What to work on
Write only the number of lines in the entries below that contain the word "excelsis".

Records drawn from a dataset:
--------

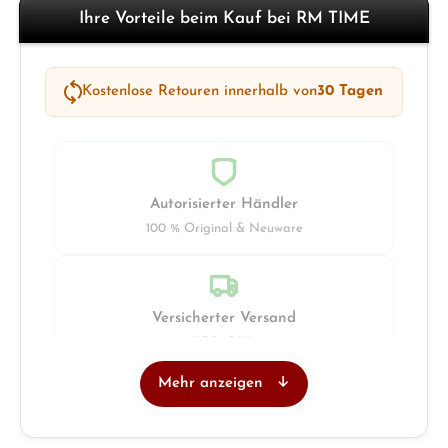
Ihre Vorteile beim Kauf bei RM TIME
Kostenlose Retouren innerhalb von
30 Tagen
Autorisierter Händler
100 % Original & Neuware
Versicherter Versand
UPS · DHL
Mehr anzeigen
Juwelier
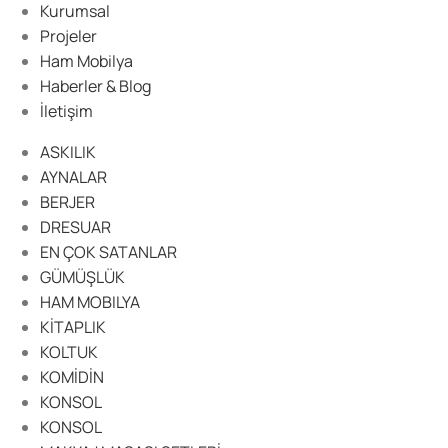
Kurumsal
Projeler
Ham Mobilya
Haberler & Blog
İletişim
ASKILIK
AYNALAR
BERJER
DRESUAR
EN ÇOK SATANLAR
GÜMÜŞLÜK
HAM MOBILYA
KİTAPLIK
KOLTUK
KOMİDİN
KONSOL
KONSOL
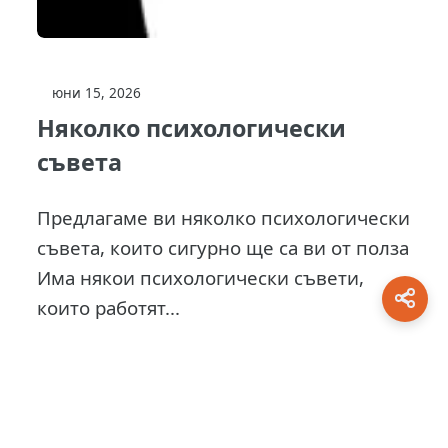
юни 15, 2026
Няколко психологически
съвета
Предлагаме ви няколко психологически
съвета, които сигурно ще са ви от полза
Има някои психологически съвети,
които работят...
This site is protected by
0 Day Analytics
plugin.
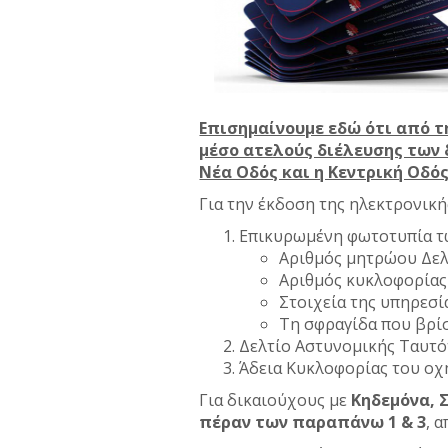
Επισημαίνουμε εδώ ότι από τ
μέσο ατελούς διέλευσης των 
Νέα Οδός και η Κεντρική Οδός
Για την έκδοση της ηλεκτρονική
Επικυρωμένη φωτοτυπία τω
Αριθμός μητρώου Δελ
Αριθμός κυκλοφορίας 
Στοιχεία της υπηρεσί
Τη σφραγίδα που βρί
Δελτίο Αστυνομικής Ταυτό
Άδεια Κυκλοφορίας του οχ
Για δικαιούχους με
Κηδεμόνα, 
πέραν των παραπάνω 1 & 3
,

--------

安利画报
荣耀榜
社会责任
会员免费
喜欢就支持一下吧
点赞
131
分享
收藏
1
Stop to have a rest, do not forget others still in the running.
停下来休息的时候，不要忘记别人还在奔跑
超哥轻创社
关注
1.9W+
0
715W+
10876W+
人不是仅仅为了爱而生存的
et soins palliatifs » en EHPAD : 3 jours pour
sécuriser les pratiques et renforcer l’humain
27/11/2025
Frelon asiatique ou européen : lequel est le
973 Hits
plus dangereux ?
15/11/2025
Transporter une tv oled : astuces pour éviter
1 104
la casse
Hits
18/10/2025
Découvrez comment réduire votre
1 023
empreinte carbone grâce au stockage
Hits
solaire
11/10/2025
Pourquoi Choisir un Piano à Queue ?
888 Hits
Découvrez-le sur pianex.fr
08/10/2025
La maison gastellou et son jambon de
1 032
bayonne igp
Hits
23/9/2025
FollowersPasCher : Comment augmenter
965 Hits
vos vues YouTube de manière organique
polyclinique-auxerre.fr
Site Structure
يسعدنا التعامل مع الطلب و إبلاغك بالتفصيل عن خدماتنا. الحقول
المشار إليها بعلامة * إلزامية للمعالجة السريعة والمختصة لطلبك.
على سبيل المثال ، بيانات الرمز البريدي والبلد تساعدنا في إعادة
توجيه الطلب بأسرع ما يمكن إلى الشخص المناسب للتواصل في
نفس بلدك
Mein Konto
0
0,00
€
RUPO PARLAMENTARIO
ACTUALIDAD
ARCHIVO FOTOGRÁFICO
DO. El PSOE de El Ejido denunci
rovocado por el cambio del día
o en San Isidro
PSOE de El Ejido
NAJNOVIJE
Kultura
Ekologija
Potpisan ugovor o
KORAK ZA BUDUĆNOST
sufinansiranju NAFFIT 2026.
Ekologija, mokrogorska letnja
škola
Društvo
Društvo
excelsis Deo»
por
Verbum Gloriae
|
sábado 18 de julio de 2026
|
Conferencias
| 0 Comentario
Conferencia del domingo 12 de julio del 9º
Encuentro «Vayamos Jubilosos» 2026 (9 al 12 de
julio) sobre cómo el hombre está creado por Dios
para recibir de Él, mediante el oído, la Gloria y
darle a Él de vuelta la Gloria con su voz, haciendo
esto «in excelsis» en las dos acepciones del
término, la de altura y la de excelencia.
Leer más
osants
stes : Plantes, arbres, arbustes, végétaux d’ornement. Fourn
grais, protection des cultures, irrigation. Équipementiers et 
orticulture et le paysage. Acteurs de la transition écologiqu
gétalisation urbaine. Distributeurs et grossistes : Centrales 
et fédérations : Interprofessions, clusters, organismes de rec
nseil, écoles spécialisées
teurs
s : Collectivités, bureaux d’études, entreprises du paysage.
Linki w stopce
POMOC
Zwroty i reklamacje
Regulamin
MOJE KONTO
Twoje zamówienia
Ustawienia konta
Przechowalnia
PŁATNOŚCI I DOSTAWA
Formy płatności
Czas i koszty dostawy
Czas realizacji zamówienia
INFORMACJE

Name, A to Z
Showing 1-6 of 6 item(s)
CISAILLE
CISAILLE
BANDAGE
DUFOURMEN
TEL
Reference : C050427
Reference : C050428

--------

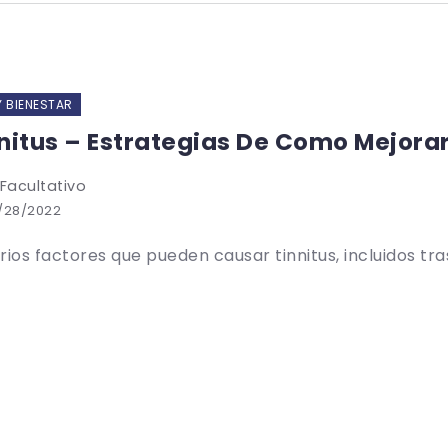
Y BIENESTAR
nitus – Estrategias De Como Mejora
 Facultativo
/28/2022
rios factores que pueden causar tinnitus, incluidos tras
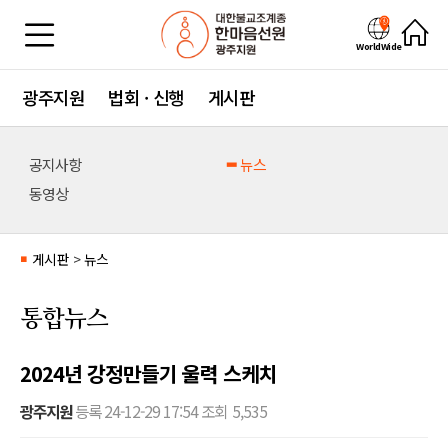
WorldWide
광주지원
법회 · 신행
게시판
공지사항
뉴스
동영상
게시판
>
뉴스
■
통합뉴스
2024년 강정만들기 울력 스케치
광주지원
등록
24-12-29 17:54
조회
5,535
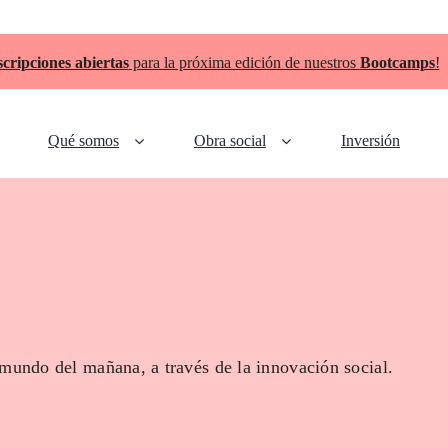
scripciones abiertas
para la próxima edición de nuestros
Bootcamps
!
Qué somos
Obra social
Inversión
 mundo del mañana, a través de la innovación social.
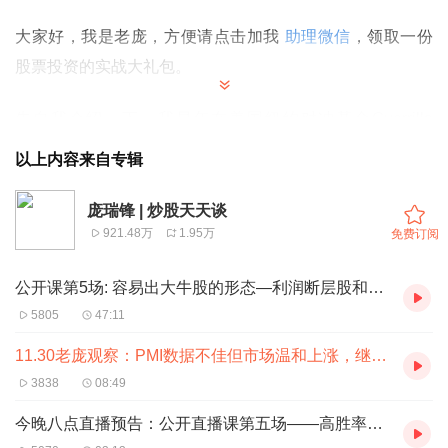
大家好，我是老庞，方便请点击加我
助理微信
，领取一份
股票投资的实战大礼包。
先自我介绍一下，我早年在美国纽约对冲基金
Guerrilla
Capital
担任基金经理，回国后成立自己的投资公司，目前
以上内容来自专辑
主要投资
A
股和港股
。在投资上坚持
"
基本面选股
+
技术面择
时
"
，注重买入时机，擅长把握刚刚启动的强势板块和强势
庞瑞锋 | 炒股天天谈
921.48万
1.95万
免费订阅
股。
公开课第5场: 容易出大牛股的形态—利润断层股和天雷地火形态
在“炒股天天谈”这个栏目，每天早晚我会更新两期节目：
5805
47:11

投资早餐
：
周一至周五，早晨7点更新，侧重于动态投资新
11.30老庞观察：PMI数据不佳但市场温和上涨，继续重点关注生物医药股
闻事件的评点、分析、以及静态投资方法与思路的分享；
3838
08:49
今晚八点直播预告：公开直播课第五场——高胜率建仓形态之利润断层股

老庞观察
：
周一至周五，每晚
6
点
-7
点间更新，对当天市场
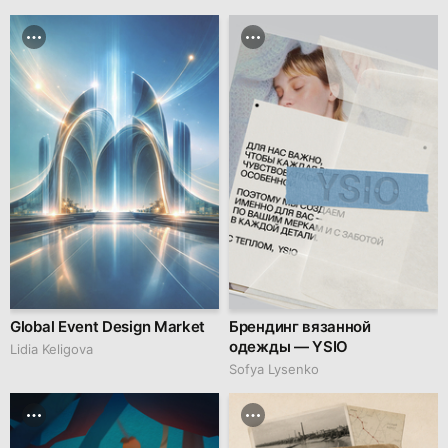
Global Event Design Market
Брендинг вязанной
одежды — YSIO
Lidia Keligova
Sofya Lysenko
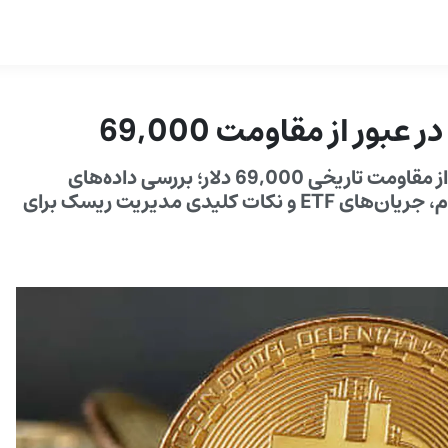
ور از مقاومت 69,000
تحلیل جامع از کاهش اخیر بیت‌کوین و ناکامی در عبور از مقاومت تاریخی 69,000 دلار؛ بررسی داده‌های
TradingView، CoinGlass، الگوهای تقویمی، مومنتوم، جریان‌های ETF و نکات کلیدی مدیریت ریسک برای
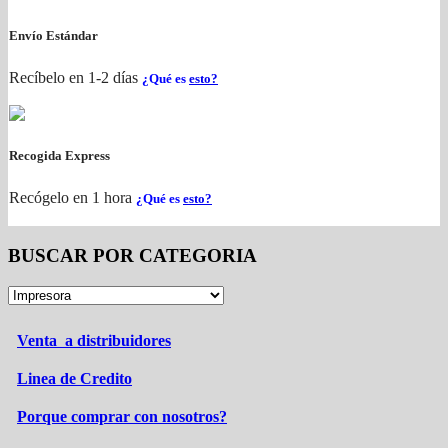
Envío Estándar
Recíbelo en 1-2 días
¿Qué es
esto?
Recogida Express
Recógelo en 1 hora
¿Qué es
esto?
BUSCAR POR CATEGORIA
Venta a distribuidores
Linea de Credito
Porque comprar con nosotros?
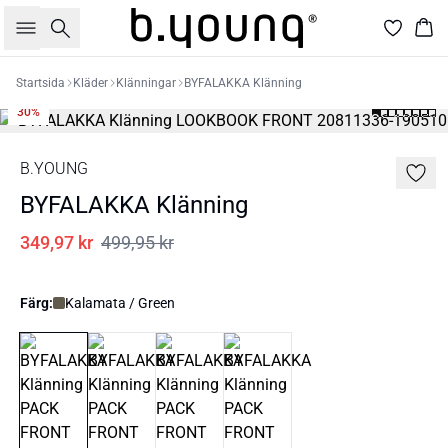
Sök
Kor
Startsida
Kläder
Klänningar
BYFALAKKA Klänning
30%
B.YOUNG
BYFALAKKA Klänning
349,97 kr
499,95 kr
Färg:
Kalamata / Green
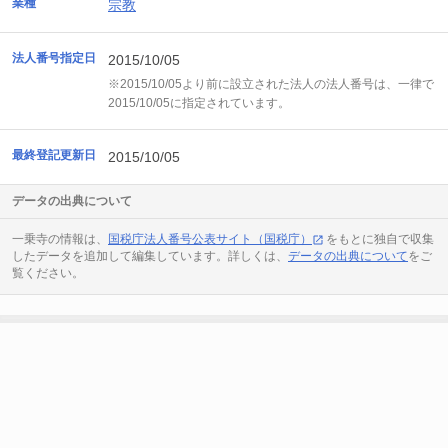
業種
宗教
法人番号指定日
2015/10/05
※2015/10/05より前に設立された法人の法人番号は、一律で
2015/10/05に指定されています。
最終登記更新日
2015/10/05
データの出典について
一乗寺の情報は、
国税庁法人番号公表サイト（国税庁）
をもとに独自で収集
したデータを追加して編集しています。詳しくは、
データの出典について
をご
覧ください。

--------

Exercise output
2